Delaware Democratic lawmakers are, again, looking to increase income tax rates for the state’s highest earners
Last month, Rep. Sean Lynn (D-Dover) introduced a bill that would slightly increase the tax rate for incomes between $125,000 and $250,000, and increase them further for incomes above $250,000. Lynn’s bill would also overhaul tax brackets more broadly –- a change that would slightly lower rates for the lowest income earners.
His bill, which has not yet been considered in committee, follows past years’ proposals in the state legislature that similarly called for new tax brackets with higher rates on top earners. None of those became law.
Those past proposals, introduced in 2015, 2017, and 2021, included steeper proposed tax increases than Lynn’s current legislation, with their Democratic sponsors at the time arguing their bills could be a solution to state budget woes, or would make for a fairer overall tax system, according to News Journal stories from those years.
Lynn declined to comment for this story, and so it is unclear whether his proposal is primarily designed to raise revenue for the state, or to change the way Delaware brings in tax dollars.
It also is not immediately clear how much additional money the proposed tax increase would add to the state’s general fund.
The bill’s co-sponsor Rep. Eric Morrison (D-Glasgow) and Governor Meyer also declined to comment for this story.
On the other side of the aisle, Sen. Eric Buckson (R-Dover), says he’s open to a conversation about changing the structure of the state income tax system, but said he would not support a bill to bring more money into the general fund.
“Just adding tax brackets for the purpose of increasing revenue, is something that I, again, would push back on until we get our house in order when it comes to the money we currently have,” he said.
Lynn’s bill lands as Delaware budget forecasters expect state revenue growth to flatten in the coming years.

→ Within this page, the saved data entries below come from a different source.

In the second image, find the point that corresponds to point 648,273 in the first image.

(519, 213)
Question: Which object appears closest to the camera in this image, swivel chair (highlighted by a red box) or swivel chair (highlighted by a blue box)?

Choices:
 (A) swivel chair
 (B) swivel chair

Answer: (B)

It also comes as states across the country prepare for potentially tighter budgets due to cost-cutting from the Trump Administration that could impact federal contributions to state projects.
The details
Lynn’s bill would introduce new brackets, including for those making over $125,000, marking a shift from the current structure in which all income over $60,000 is taxed at the same rate of 6.6%.
The bill would propose the following tax brackets and rates:
- Income between $125,000 and $250,000 would be taxed at 6.75%.

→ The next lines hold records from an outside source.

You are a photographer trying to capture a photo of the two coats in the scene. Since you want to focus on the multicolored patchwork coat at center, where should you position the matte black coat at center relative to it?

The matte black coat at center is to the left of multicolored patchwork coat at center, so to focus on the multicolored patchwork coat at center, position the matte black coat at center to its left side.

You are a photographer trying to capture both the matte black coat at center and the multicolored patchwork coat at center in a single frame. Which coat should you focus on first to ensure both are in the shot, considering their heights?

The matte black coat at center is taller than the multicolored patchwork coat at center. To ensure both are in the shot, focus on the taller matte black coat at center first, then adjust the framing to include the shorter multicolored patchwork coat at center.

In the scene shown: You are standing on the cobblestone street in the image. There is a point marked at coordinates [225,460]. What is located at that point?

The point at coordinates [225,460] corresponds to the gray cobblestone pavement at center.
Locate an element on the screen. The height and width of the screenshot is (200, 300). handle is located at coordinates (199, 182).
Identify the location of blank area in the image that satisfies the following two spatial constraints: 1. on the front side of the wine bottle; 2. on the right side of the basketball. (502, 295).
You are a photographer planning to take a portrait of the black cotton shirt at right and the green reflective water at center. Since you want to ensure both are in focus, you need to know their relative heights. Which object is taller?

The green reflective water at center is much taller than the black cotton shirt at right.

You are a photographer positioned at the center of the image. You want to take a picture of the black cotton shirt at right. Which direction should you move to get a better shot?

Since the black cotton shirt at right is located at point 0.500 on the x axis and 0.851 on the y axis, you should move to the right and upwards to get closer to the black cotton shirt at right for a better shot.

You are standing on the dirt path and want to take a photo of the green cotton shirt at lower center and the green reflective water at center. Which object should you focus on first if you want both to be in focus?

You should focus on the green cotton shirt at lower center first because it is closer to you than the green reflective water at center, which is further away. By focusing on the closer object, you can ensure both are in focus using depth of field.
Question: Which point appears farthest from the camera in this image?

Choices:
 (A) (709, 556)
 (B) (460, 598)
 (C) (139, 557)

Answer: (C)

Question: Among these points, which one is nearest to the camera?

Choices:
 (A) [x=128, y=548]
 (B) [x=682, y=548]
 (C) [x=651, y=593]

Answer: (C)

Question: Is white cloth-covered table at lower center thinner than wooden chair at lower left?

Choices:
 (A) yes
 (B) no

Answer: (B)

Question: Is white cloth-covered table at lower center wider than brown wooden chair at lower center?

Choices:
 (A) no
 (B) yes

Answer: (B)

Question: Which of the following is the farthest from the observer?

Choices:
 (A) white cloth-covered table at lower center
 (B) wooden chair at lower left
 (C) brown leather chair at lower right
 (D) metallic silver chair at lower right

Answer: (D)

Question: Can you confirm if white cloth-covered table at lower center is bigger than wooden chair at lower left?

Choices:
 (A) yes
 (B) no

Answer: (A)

- Income above $250,000 would be taxed at 6.95%.
- Lower incomes between $2,000 and $5,000 would be taxed at 2%, down from 2.2%.
- Income between $5,000 and $20,000 would be taxed at 4%.
- Income between $20,000 and $60,000 would be taxed at 5.5% (meaning individuals earning between $20,000 and $25,000 would see a 0.3% tax increase).
- Income between $60,000 and $125,000 would remain taxed at 6.6%.
Roughly 11% of Delaware households make more than $200,000 annually, according to the 2023 U.S. Census’ five-year American Community Survey.